• **WHAT NEEDS TO BE DONE**
Check each line of the data for "title", and copy the ones that have it.

MATERIALS PROVIDED Block Start

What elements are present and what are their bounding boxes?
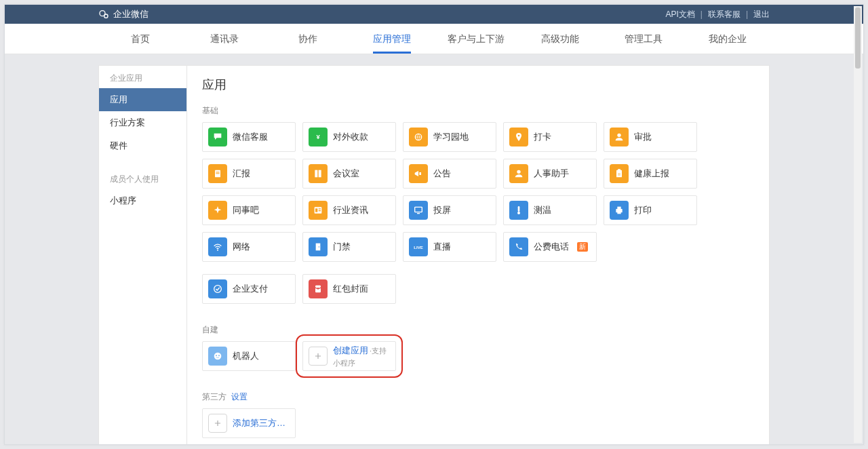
app-card[interactable]: 微信客服 [202,122,296,152]
app-card[interactable]: 汇报 [202,159,296,189]
chat-icon [208,128,227,147]
app-card[interactable]: 机器人 [202,341,296,371]
add-third-party-label: 添加第三方应用 [233,417,290,429]
door-icon [309,237,328,256]
app-card[interactable]: 会议室 [302,159,396,189]
app-card[interactable]: 红包封面 [302,274,396,304]
app-card[interactable]: 行业资讯 [302,195,396,225]
app-card[interactable]: 打印 [604,195,697,225]
svg-rect-7 [216,172,219,172]
svg-point-28 [319,246,319,247]
app-label: 微信客服 [233,131,268,143]
app-card[interactable]: 学习园地 [403,122,496,152]
link-api-doc[interactable]: API文档 [665,9,694,20]
svg-point-12 [517,170,520,174]
app-label: 直播 [433,241,451,253]
svg-text:LIVE: LIVE [414,246,422,250]
svg-rect-16 [315,208,317,212]
scrollbar[interactable] [854,6,862,443]
app-card[interactable]: 健康上报 [604,159,697,189]
person-icon [610,128,629,147]
sidebar: 企业应用 应用行业方案硬件 成员个人使用 小程序 [98,65,186,444]
section-third-label: 第三方 设置 [202,391,754,403]
svg-point-34 [216,355,217,356]
app-card[interactable]: 人事助手 [503,159,597,189]
app-card[interactable]: 公费电话新 [503,232,597,262]
app-card[interactable]: 门禁 [302,232,396,262]
top-header: 企业微信 API文档 | 联系客服 | 退出 [5,5,863,24]
app-card[interactable]: 企业支付 [202,274,296,304]
create-app-card[interactable]: 创建应用·支持小程序 [302,341,396,371]
nav-item-2[interactable]: 协作 [267,24,351,54]
app-label: 人事助手 [534,168,569,180]
app-label: 门禁 [333,241,351,253]
scrollbar-thumb[interactable] [855,7,861,69]
nav-item-3[interactable]: 应用管理 [350,24,434,54]
app-card[interactable]: 投屏 [403,195,496,225]
section-basic-label: 基础 [202,105,754,117]
spark-icon [208,201,227,220]
app-card[interactable]: 测温 [503,195,597,225]
svg-text:¥: ¥ [316,134,320,140]
main-panel: 应用 基础 微信客服¥对外收款学习园地打卡审批汇报会议室公告人事助手健康上报同事… [186,65,770,444]
pin-icon [509,128,528,147]
clipboard-icon [610,164,629,183]
app-label: 网络 [233,241,250,253]
app-card[interactable]: 审批 [604,122,697,152]
third-settings-link[interactable]: 设置 [231,392,248,402]
app-card[interactable]: 网络 [202,232,296,262]
svg-point-26 [217,250,218,251]
app-card[interactable]: LIVE直播 [403,232,496,262]
svg-rect-27 [316,243,321,251]
sidebar-item[interactable]: 应用 [99,88,186,111]
nav-item-1[interactable]: 通讯录 [182,24,267,54]
megaphone-icon [409,164,428,183]
svg-rect-9 [315,170,317,178]
nav-item-4[interactable]: 客户与上下游 [434,24,518,54]
svg-rect-10 [319,170,321,178]
svg-point-4 [518,135,520,137]
sidebar-group-title-2: 成员个人使用 [99,167,186,189]
screen-icon [409,201,428,220]
nav-item-6[interactable]: 管理工具 [602,24,686,54]
app-label: 打卡 [534,131,551,143]
badge: 新 [577,242,588,252]
nav-item-5[interactable]: 高级功能 [518,24,602,54]
link-logout[interactable]: 退出 [753,9,770,20]
link-contact[interactable]: 联系客服 [708,9,741,20]
app-label: 企业支付 [233,283,268,295]
plus-icon [309,347,328,366]
sidebar-item[interactable]: 小程序 [99,189,186,212]
app-card[interactable]: 同事吧 [202,195,296,225]
app-card[interactable]: 公告 [403,159,496,189]
sidebar-item[interactable]: 硬件 [99,134,186,157]
book-icon [309,164,328,183]
svg-rect-24 [617,207,620,209]
svg-rect-14 [618,169,620,171]
add-third-party-card[interactable]: 添加第三方应用 [202,408,296,438]
brand[interactable]: 企业微信 [98,8,149,20]
nav-item-7[interactable]: 我的企业 [686,24,770,54]
app-label: 打印 [634,204,652,216]
svg-point-1 [104,14,108,18]
sidebar-item[interactable]: 行业方案 [99,111,186,134]
app-label: 行业资讯 [333,204,368,216]
app-label: 公告 [433,168,451,180]
live-icon: LIVE [409,237,428,256]
create-app-label: 创建应用 [333,345,368,355]
svg-rect-11 [419,172,421,175]
app-card[interactable]: 打卡 [503,122,597,152]
svg-point-30 [214,286,222,293]
nav-item-0[interactable]: 首页 [98,24,182,54]
app-label: 测温 [534,204,551,216]
sidebar-group-title-1: 企业应用 [99,66,186,88]
app-label: 红包封面 [333,283,368,295]
person-icon [509,164,528,183]
svg-rect-18 [319,210,321,211]
app-label: 汇报 [233,168,250,180]
svg-point-33 [214,353,222,360]
thermo-icon [509,201,528,220]
svg-point-35 [218,355,220,356]
brand-icon [98,9,109,20]
app-card[interactable]: ¥对外收款 [302,122,396,152]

MATERIALS PROVIDED Block End

• **SOLVED PROBLEM**
sidebar-group-title-2: 成员个人使用 [99,167,186,189]
sidebar-group-title-1: 企业应用 [99,66,186,88]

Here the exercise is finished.